◆ What you will do:
Answer with a number only, giving how many lines in the data below include "ongles".

◆ Source information:
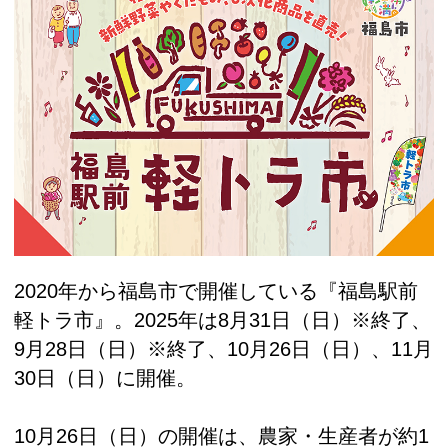
2020年から福島市で開催している『福島駅前
軽トラ市』。2025年は8月31日（日）※終了、
9月28日（日）※終了、10月26日（日）、11月
30日（日）に開催。
10月26日（日）の開催は、農家・生産者が約1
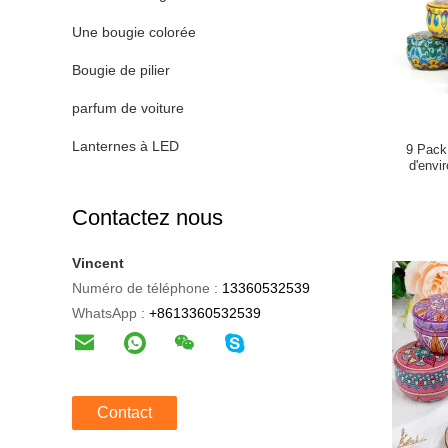
Une bougie colorée
Bougie de pilier
parfum de voiture
Lanternes à LED
9 Pack
d'envi
Contactez nous
Vincent
Numéro de téléphone :
13360532539
WhatsApp :
+8613360532539
Contact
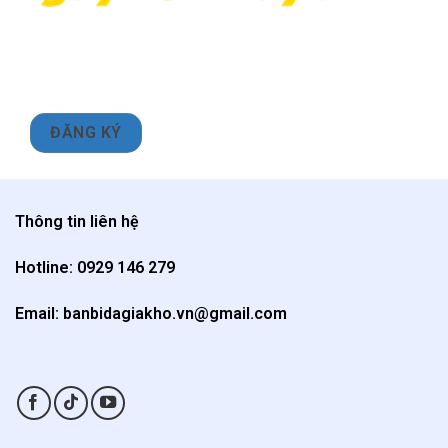
Thông tin liên hệ
Hotline: 0929 146 279
Email: banbidagiakho.vn@gmail.com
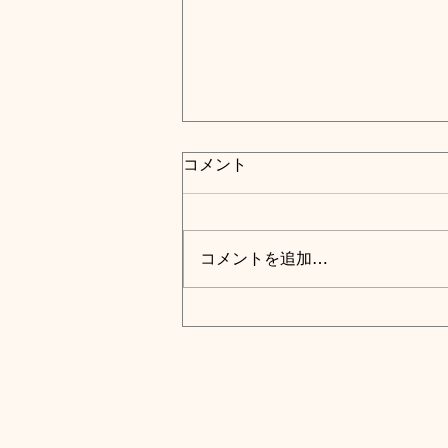
コメント
コメントを追加…
あだち区地元誌
「TSUKUSHI」にて掲載。
ご紹介いただき、ありがとう
ございました！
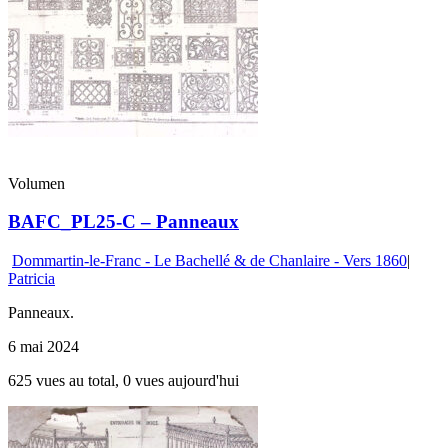
Volumen
BAFC_PL25-C – Panneaux
Dommartin-le-Franc - Le Bachellé & de Chanlaire - Vers 1860
|
Patricia
Panneaux.
6 mai 2024
625 vues au total, 0 vues aujourd'hui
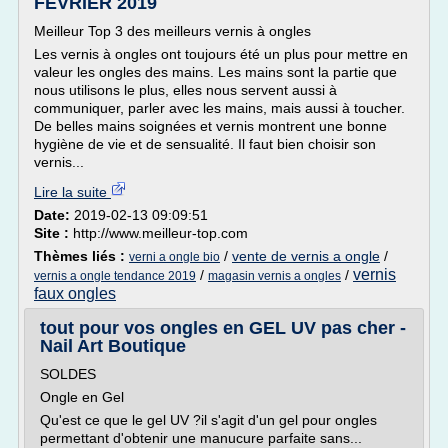
FEVRIER 2019
Meilleur Top 3 des meilleurs vernis à ongles
Les vernis à ongles ont toujours été un plus pour mettre en
valeur les ongles des mains. Les mains sont la partie que
nous utilisons le plus, elles nous servent aussi à
communiquer, parler avec les mains, mais aussi à toucher.
De belles mains soignées et vernis montrent une bonne
hygiène de vie et de sensualité. Il faut bien choisir son
vernis...
Lire la suite
Date:
2019-02-13 09:09:51
Site :
http://www.meilleur-top.com
Thèmes liés :
/
vente de vernis a ongle
/
verni a ongle bio
vernis
/
/
vernis a ongle tendance 2019
magasin vernis a ongles
faux ongles
tout pour vos ongles en GEL UV pas cher -
Nail Art Boutique
SOLDES
Ongle en Gel
Qu'est ce que le gel UV ?il s'agit d'un gel pour ongles
permettant d'obtenir une manucure parfaite sans...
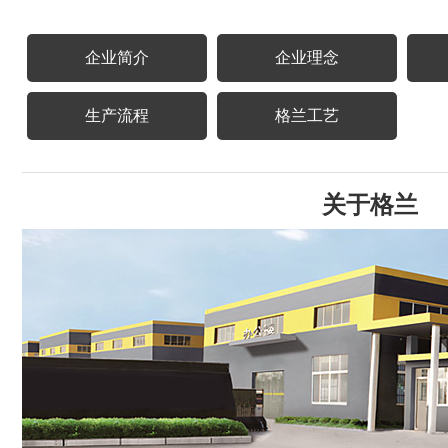
企业简介
企业理念
生产流程
格兰工艺
关于格兰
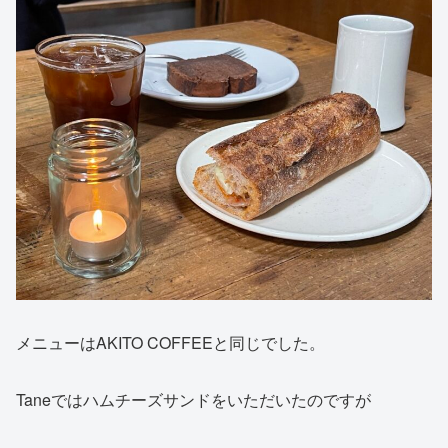
メニューはAKITO COFFEEと同じでした。
Taneではハムチーズサンドをいただいたのですが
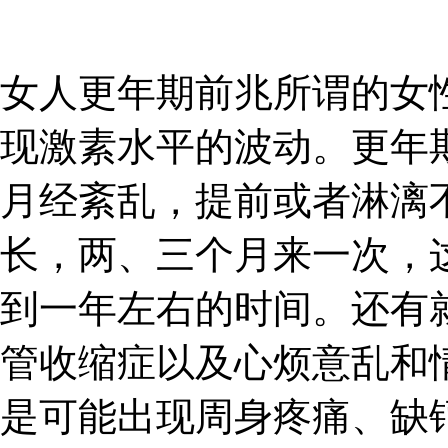
女人更年期前兆所谓的女
现激素水平的波动。更年
月经紊乱，提前或者淋漓
长，两、三个月来一次，
到一年左右的时间。还有
管收缩症以及心烦意乱和
是可能出现周身疼痛、缺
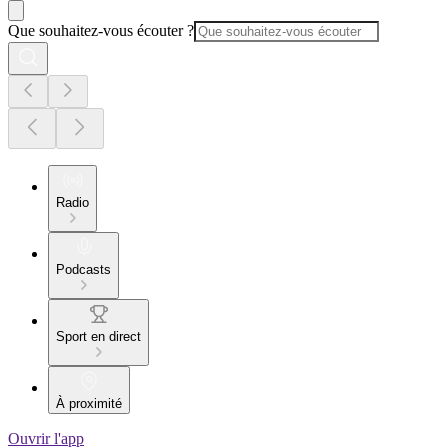
Que souhaitez-vous écouter ?
Radio
Podcasts
Sport en direct
À proximité
Ouvrir l'app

◆ Answer to the exercise:
7